The Noether theorem only applies to compact regions only. (And, so the
construction alluded to above, is the one made necessary by this fact
-- a local foliation of a saucer-shaped compact region generated by a
vector field that drops off to 0 on a fixed 2-D surface on the rim --
the "Noether Horizon" for lack of a better name).

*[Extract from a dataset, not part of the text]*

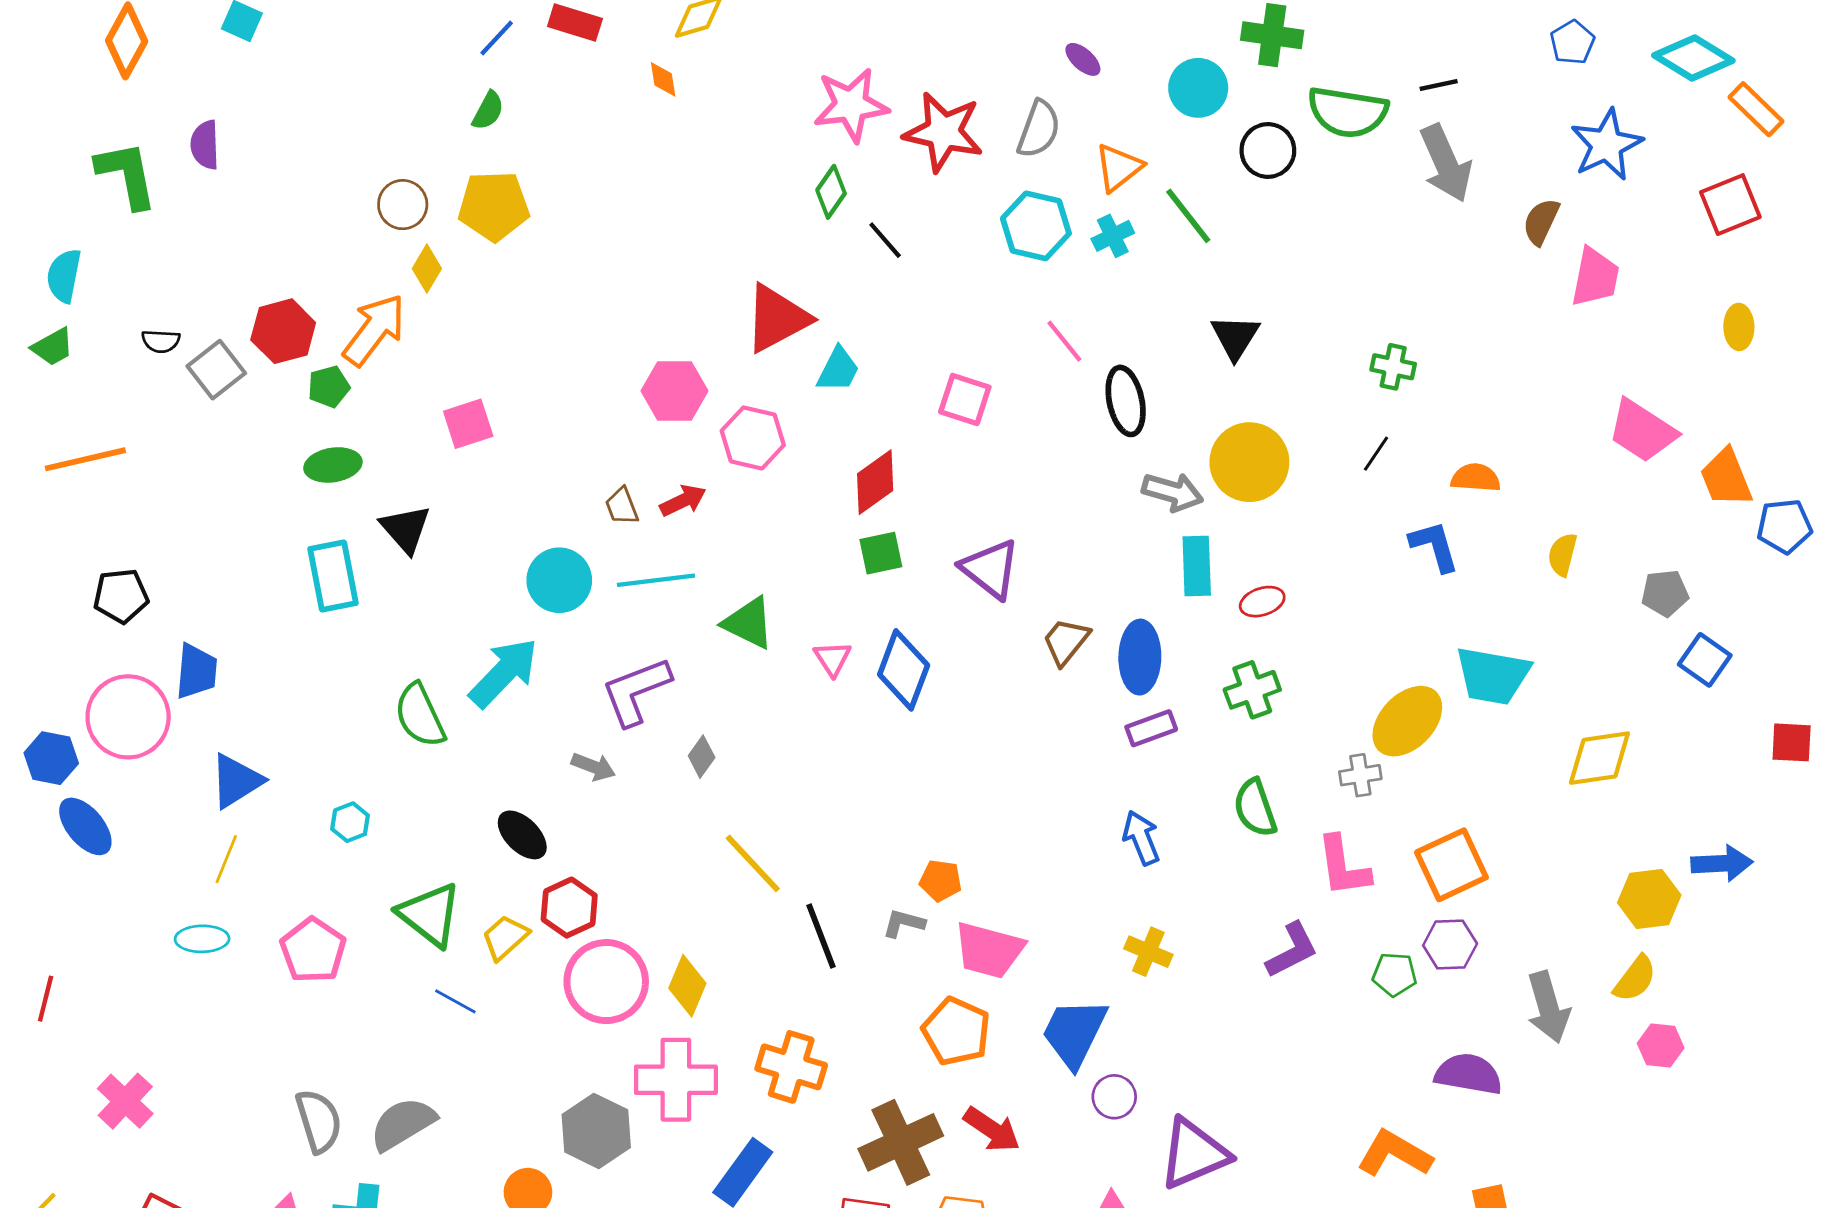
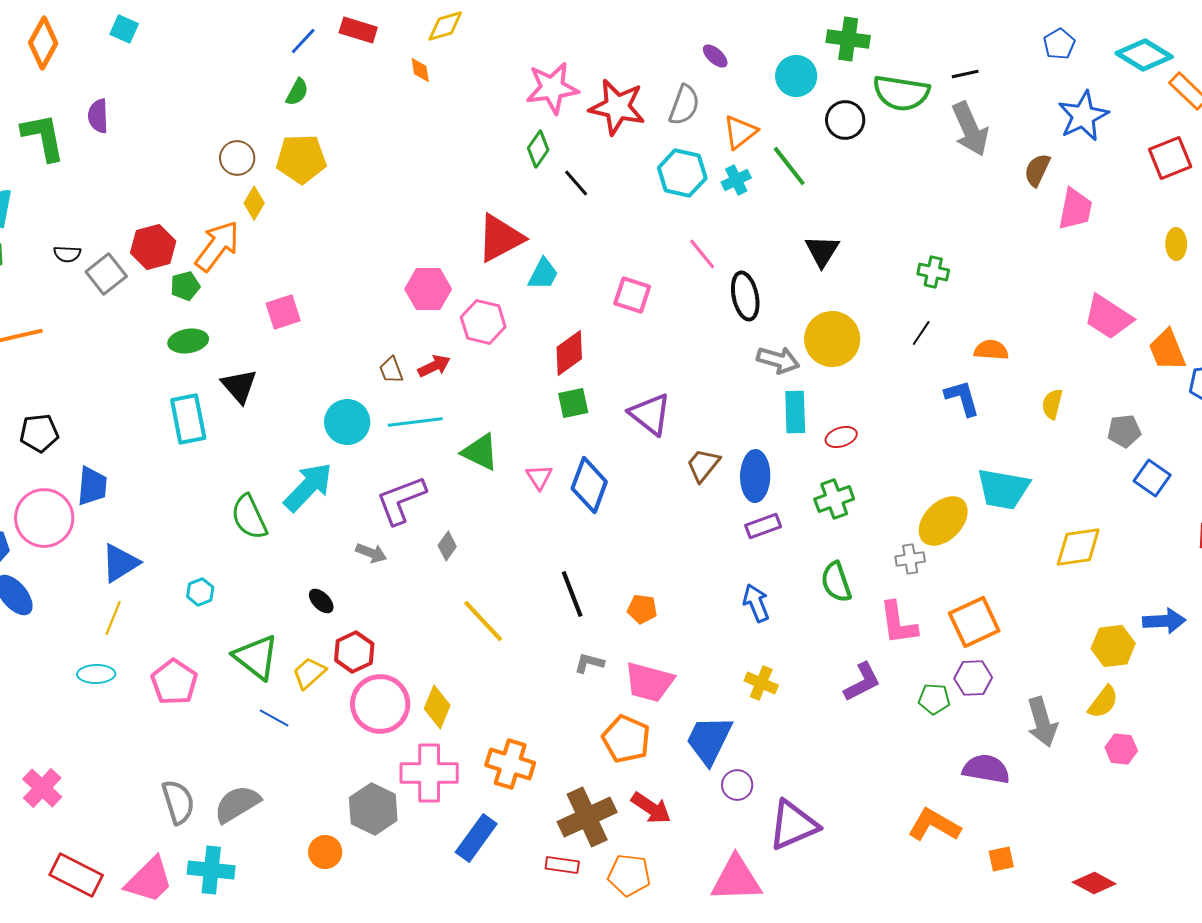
black ellipse: (522, 835) -> (321, 601), size x0.7
orange pentagon: (941, 880) -> (642, 609), moved
black line: (821, 936) -> (572, 594), moved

For local symmetries, points are fixed, so no problem. The Noether
theorem works. For classical theory, moving a region is no problem,
you account for the difference by the boundary terms. It's "no
problem" with a proviso -- the so-called "constant" conserved currents
are not constant. They're functions of the shape of the region over
which the local foliation is done. They're functions of the Noether
horizon. If the region moves, the "conserved" currents change, unless
the symmetry leaves the horizon fixed.

But in any case: for Quantum theory -- BIG problem. When you move a
region, you change its state space and even the very definition of
"quantization". The new state space is not equivalent to the old state
space.

Part of what was in the original region is outside, part of what was
outside is inside. The result is an incomplete Bologiubov transform.
The situation is entirely analogous to what underlies the Hawking-
Unruh effect. You get an introduction of a kind of "anomalous" entropy
associated with the motion of the region -- a cut-off entropy. In
turn, this produces an anomalous contribution to the Noether current
associated with the diffeomorphism symmetry. That contribution goes on
the left-hand side the equation that has the stress tensor (the
Noether current) on the right.

There is nothing here involving issue-of-the-day-speak (i.e. AdS/CFT,
Holography, or whatever other largely fad issues have been in the
journals in the past 10-20 years). It's simply a matter of properly
addressing fundamentals.

In any case, his analysis closely fits the description I already gave.
In fact, you can even line up the equations (and this is something
even he missed).

Under "0th law": (3.8), (4.17)
Under "1st law": (3.11), (4.19)
Under "2nd law": (2.3)
Under "3rd law": (3.6), (3.10), (4.18).

The only really new idea there is that geodesic motion (meaning free
fall + inertia) only requires equations that fall under laws 0+2+3,
while backreaction requires equations that fall under laws 0+1+3. The
physical interpretation of potential is also interesting.

But, it also bears pointing out that he understated the "robustness of
the derivation" point. It's not that h-bar and c are not essentially
involved, as he pointed out, but that they're completely irrelevant.
You could actually revert the whole set of equations under section 3
to 19th century form by taking 1/(mu epsilon) in place of c^2 and
root(mu/epsilon) e^2/(2 alpha) for h. Only alpha is quasi-new. Then
all the equations (and even the explanations) start to look a whole
lot like something Lorentz has already discussed in the late 1800's or
early 1900's. These fundamentals may even be present in his 1904
paper. So, the "quantum explanation" or "string explanation" can just
as easily be recast as a Lorentz-style "electromagnetic" explanation.

This shows that NEITHER issue is at the root of the matter. Instead,
it's the issue of Noether symmetry that is, and the breakdown (as
described above) for the symmetries under the diffeomorphism group.